When I use the term "chaos," I am thinking not only of the direct effects of radiation and blast resulting from attacks on purely military targets, but also of the likely effects on military operations of nuclear explosions on adjacent civilian populations. For, to the best of my knowledge, there is no area in Western Europe where a nuclear battle could be fought without causing considerable damage to non-military targets.
This point can be illustrated by what is a representative scenario of such a battle, but one smaller and more confined than most that have been considered. In a war game involving just three NATO Corps, nuclear weapons were "used" against military targets only, in an area of 10,000 square miles which contained no large towns or cities. In this "battle," lasting only a few days, it was assumed that the two sides together used a total of between 20 and 25 megatons in not fewer than 500 and not more than 1,000 strikes. It turned out that 3½ million people would have had their homes destroyed if the weapons were air burst, and 1½ million if ground burst. In the former case, at least half the people concerned would have been fatally or seriously injured. In the case of ground burst weapons, all 1½ million would have been exposed to a lethal radiological hazard and a further 5 million to serious danger from radiation.

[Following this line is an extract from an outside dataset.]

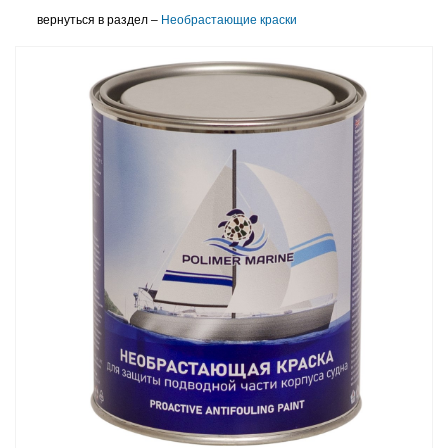
вернуться в раздел –
Необрастающие краски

I am, as I have said, referring only to the actual battle area in which the three Corps were engaged. If we wish to obtain a more realistic impression of the circumstances which would actually prevail in such a limited battle, we need to bear in mind that no such operation, however confined, would be likely to occur without collateral, so-called interdiction attacks with nuclear weapons beyond the area of local engagement. Also, in all probability both sides would launch nuclear attacks on distant airfields or missile sites.
My purpose in trying to give an indication of some of the likely facts of a nuclear land battle-and I have described only part of the picture-is both to answer questions that have been put and to indicate that problems of judgment and control become increasingly difficult the more one's weapons automatically lead to over-hitting-even of strictly military targets.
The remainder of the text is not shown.